A 61-year-old man was bitten by a tick at Lake Woblitz, near the town of Neustrelitz in former East Germany, on May 31, 2004, between 8:00 a.m. and 4:00 p.m. The patient’s history showed no other tick bites, no stays in tickborne encephalitis–endemic areas, and no tickborne encephalitis vaccination.

On June 9, transient fever and headache developed in the patient, followed 6 days later by difficulty in concentrating, apathy, and a strong urge to sleep. On June 23, the patient was hospitalized with fever (temperature 39.2°C) and mental confusion. Because he had cruised the Nile in December 2003, he was transferred to the Tropical Medicine Division of Rostock University to exclude a diagnosis of malaria. Somnolence, slurred speech, amnestic dysphasia, and impaired fine motor control, but no meningism, focal signs, pyramidal tract, or sensation impairment, were observed.
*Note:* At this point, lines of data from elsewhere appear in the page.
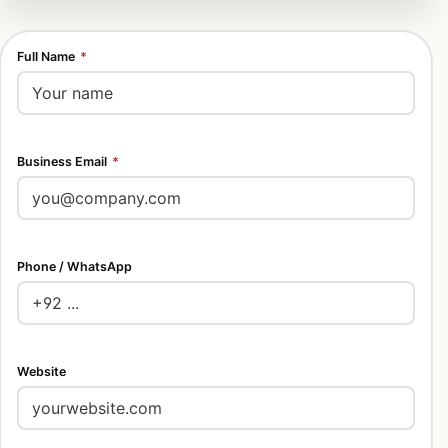
Full Name
*
Business Email
*
Phone / WhatsApp
Website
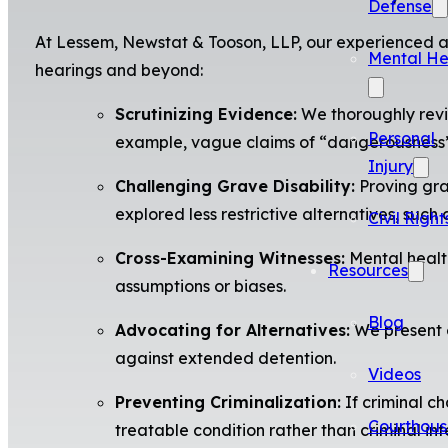
Defense
At Lessem, Newstat & Tooson, LLP, our experienced at
Mental He
hearings and beyond:
Scrutinizing Evidence:
We thoroughly revie
Personal
example, vague claims of “dangerousness” w
Injury
Challenging Grave Disability:
Proving grav
explored less restrictive alternatives, suc
Civil Right
Cross-Examining Witnesses:
Mental health
Resources
assumptions or biases.
Blog
Advocating for Alternatives:
We present e
against extended detention.
Videos
Preventing Criminalization:
If criminal c
Courthous
treatable condition rather than criminal int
Results of magnetic resonance imaging brain scan and electroencephalogram were normal.

Laboratory tests showed leukocytosis of 9,400 leukocytes/μL and lymphocytopenia of 12%. Alpha-amylase was 254 U/L, lipase 84 U/L, sodium 131 mmol/L, and fibrinogen 4.4 g/L. C-reactive protein and all other routine laboratory parameters were normal.

In the serum, immunoglobulin (Ig)G, but not IgM, was detected against Borrelia burgdorferi. Tests of cerebrospinal fluid (CSF) specimens, including polymerase chain reaction (PCR) for herpes simplex virus types 1 and 2, varicella zoster virus, Epstein-Barr virus (EBV), cytomegalovirus, and human herpesvirus 6 were negative. Antibody tests for Borrelia burgdorferi, Mycoplasma pneumoniae, Bartonella, Brucella, Leptospira interrogans, HIV, EBV, and arboviruses were negative. VDRL (Venereal Disease Reference Laboratory) tests, Gram stains, and routine bacterial cultures for common pathogens were also negative (5).

Tests on CSF showed mild pleocytosis (9 leukocytes/μL) and high protein concentration (1,322 g/L). Most cells were lymphocytes (89%) and monocytes (10%). Protein analysis showed blood-brain barrier impairment and intrathecal IgM synthesis.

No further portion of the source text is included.